Отвергая авторитеты позднесредневековой схоластики, он неустанно
издавал труды первые отцов церкви. Отредактировать и издать девять томов
сочинений св. Иеронима стоило Эразму, по его собственному замечанию, больше
труда, чем автору их написать. Это обращение к первоисточникам было формой
движения вперед, так как множило в умах сомнения в бесспорности
установленных церковью догм, относительно которых, как оказывалось, во
многом расходились и сами отцы церкви. Но тем самым Эразм обосновывал
принцип широкой терпимости в вопросах веры, которые - за исключением
немногих самых общих положений - должны были, по его мнению, стать частным
делом каждого верующего, делом его свободной совести и разумения.
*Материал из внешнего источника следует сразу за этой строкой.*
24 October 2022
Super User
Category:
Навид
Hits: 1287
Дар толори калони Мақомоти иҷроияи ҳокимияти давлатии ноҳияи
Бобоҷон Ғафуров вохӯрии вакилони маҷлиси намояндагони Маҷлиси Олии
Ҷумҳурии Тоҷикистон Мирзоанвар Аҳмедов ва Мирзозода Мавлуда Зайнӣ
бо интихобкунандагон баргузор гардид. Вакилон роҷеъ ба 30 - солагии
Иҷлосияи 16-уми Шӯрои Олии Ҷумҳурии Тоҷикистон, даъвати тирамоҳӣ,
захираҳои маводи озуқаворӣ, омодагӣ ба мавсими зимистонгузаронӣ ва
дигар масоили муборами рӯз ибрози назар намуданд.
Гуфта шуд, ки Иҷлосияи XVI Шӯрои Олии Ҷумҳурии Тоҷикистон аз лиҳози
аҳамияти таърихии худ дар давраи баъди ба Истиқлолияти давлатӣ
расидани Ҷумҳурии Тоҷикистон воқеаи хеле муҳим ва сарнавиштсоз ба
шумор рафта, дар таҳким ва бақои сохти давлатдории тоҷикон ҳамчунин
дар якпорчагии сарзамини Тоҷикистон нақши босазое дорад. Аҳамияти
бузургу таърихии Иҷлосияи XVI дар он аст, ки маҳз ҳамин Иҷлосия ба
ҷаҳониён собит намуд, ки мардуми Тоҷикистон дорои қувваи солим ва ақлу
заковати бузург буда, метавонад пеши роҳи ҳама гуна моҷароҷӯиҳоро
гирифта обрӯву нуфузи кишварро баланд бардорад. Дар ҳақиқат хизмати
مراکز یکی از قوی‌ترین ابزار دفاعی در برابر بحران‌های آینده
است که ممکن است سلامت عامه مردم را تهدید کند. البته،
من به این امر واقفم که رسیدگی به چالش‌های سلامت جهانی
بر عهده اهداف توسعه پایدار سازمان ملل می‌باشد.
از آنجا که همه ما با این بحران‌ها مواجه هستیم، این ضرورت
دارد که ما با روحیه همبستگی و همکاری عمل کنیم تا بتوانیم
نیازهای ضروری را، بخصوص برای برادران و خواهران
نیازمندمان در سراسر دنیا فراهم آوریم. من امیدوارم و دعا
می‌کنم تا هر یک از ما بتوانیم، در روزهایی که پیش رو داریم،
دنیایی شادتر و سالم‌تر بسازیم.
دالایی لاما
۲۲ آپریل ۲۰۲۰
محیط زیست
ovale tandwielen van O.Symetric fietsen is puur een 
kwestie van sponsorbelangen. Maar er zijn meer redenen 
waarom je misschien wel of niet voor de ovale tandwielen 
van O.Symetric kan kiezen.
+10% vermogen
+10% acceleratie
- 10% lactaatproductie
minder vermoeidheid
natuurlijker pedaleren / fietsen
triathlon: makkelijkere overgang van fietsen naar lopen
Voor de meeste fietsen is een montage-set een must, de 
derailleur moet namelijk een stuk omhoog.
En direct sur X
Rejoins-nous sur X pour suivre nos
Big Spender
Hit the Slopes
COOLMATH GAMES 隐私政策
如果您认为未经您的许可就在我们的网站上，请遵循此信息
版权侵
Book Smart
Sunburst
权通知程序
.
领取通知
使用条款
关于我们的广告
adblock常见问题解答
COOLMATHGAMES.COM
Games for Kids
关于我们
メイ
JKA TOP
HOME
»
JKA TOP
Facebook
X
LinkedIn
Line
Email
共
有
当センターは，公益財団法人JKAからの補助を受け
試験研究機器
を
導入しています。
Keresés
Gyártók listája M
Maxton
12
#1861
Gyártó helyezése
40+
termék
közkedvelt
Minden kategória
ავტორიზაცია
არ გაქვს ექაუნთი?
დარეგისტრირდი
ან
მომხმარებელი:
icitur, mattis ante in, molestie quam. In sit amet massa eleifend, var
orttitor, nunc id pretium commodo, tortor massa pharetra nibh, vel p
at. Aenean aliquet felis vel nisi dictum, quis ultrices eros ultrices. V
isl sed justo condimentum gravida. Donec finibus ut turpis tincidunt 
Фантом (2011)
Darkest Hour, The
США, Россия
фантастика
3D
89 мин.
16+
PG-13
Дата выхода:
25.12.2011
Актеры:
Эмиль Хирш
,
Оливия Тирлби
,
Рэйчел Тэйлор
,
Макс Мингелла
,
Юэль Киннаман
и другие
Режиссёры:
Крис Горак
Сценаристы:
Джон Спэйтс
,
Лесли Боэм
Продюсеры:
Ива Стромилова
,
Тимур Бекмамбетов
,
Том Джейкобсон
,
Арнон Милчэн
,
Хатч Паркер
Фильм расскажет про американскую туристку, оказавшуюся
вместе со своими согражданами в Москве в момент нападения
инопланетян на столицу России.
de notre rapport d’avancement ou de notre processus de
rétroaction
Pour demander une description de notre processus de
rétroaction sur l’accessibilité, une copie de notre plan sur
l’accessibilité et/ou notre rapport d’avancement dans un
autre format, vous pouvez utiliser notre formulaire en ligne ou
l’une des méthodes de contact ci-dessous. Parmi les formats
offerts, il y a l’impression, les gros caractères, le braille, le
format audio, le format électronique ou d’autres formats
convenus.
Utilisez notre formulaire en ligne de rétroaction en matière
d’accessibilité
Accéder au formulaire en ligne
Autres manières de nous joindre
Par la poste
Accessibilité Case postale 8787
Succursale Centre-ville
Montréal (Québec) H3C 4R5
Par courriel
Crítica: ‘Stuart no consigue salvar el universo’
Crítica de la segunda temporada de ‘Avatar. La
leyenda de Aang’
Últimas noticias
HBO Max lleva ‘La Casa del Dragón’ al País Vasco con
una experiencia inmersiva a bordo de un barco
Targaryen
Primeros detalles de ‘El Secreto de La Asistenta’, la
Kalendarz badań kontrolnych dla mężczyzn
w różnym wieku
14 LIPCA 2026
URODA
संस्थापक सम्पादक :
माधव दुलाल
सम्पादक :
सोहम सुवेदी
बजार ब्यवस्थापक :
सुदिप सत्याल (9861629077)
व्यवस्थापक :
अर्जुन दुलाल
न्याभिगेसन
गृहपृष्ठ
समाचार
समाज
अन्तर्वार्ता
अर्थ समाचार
Призывая
своих последователей переводить Библию на новые языки и оставляя за каждым
верующим право разобраться в священном писании как единственном источнике
веры, Эразм открывал доступ в святая святых богословия всякому христианину,
а не только первосвященникам теологии.
Но это было подкопом под устои единой и монолитной церкви. "Очищенная"
от языческого "внешнего христианства", обоснованная филологическим анализом,
новая теология объективно расчищала путь деизму и вела к отказу от всякой
догматики. Не удивительно, что в "эразмизме", осужденном церковью уже в XVI
веке, католические и протестантские теологи находили и арианскую ересь
(отрицание божественности Христа) и пелагианство (сомнение в спасении верой,
в исключительной роли благодати). И хотя сам Эразм вполне искренне отстаивал
свою ортодоксальность, его убеждение в бесплодности изощренных словопрений,
его равнодушие к неразрешимым противоречиям в вопросе о триединстве,
пресуществлении и т. д., к спорам о спасении верой или добрыми делами, его
ирония по адресу всяких окончательных и общеобязательных суждений - все это
сеяло скепсис и подрывало основы церкви и христианства в целом.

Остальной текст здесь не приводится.